Following a divorce one ex-spouse may be making monthly maintenance payments to the other either by agreement set out in a consent order or ordered by the court. Such payments are usually defined in the order as an amount per month based upon the parties needs and their financial resources which are assessed at the time the order was made. The order will often make provision for an annual increase using the RPI calculation. Such orders tend to last until the end of a specified term, further order, the death of the party making the payments or the remarriage of the party receiving the payments but not necessarily their cohabitation.
But what happens if the party making the payments loses their employment or the party receiving the payments can on longer meet their living expenses? In these circumstances either party can apply to the court to vary the payments up or down. In order to make an application there must be an existing order even if it is only for nominal maintenance e.g. 0.05p and the order must not prevent a further application to court.
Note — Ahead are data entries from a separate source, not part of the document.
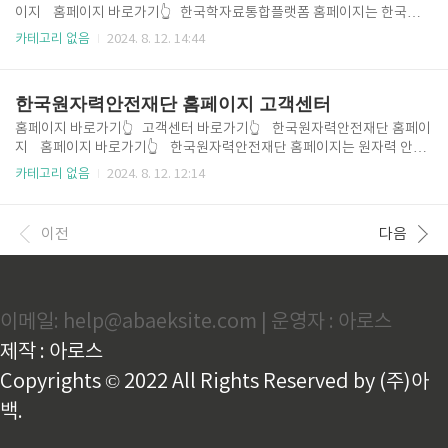
며, 자주 묻는 질문(FAQ) 코너를 통해 궁금한 점을 쉽게 해결할 수 있습니
이지 홈페이지 바로가기👆 한국학자료통합플랫폼 홈페이지는 한국학
다. 한국의약품안전관리원은 이러한 서비스를 통해 국민의 신뢰..
관련 다양한 자료와 정보를 한곳에서 쉽게 찾을 수 있는 플랫폼입니다. 이
카테고리 없음
2024. 8. 12. 14:44
사이트에서는 한국의 역사, 문화, 언어 등 여러 분야에 대한 연구 자료, 도
서, 논문 등을 통합적으로 제공하여 연구자와 학생들이 필요로 하는 정보
를 빠르게 검색하고 활용할 수 있도록 돕습니다. 사용자 친화적인 인터페
한국원자력안전재단 홈페이지 고객센터
이스로 구성되어 있어, 누구나 손쉽게 원하는 자료에 접근할 수 있습니다.
또한, 지속적으로 자료를 업데이트하고 새로운 연구 결과를 반영하여 한국
홈페이지 바로가기👆 고객센터 바로가기👆 한국원자력안전재단 홈페이
학 연구의 발전에 기여하고 있습니다. 한국학에 관심 있는 모든 이들에게
지 홈페이지 바로가기👆 한국원자력안전재단 홈페이지는 원자력 안전
유용한 자원이 되는 이 홈페이지는 한국학 연구의 중요한 거점 역..
과 관련된 다양한 정보를 제공하는 중요한 플랫폼입니다. 이곳에서는 원자
카테고리 없음
2024. 8. 12. 12:14
력에 대한 기본 지식, 안전 관리 방안, 방사선 관련 정보 등을 쉽게 찾아볼
수 있습니다. 또한, 재단이 진행하는 교육 프로그램과 연구 결과, 각종 행사
일정도 안내되어 있어 시민들이 원자력 안전에 대해 더 깊이 이해할 수 있
이전
다음
도록 돕습니다. 사용자 친화적인 디자인으로 구성되어 있어 누구나 편리하
게 필요한 정보를 검색할 수 있으며, 다양한 자료와 자료집도 다운로드할
수 있습니다. 한국원자력안전재단은 안전한 원자력 이용을 위한 정보를 제
공하고, 국민의 안전과 건강을 지키기 위해 지속적으로 노..
이메일: help@abaeksite.com | 운영자 : 아로스
제작 : 아로스
Copyrights © 2022 All Rights Reserved by (주)아
백.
The court will look into the parties financial circumstances again and decide what level of payment should be made. The court has a broad discretion and must also assess whether or not a clean break should be imposed upon the parties in which case the payments may be capitalised so that the receiving party receives a lump sum as opposed to continued monthly payments.
Recent case law concerning variation of maintenance claims; Grey v Grey if a receiving party is cohabiting the payments made by their ex-spouse may be reduced and in Vaughan v Vaughan, 25 years after divorcing his first wife the paying party who had himself remarried was ordered to pay a further capital sum to his first wife.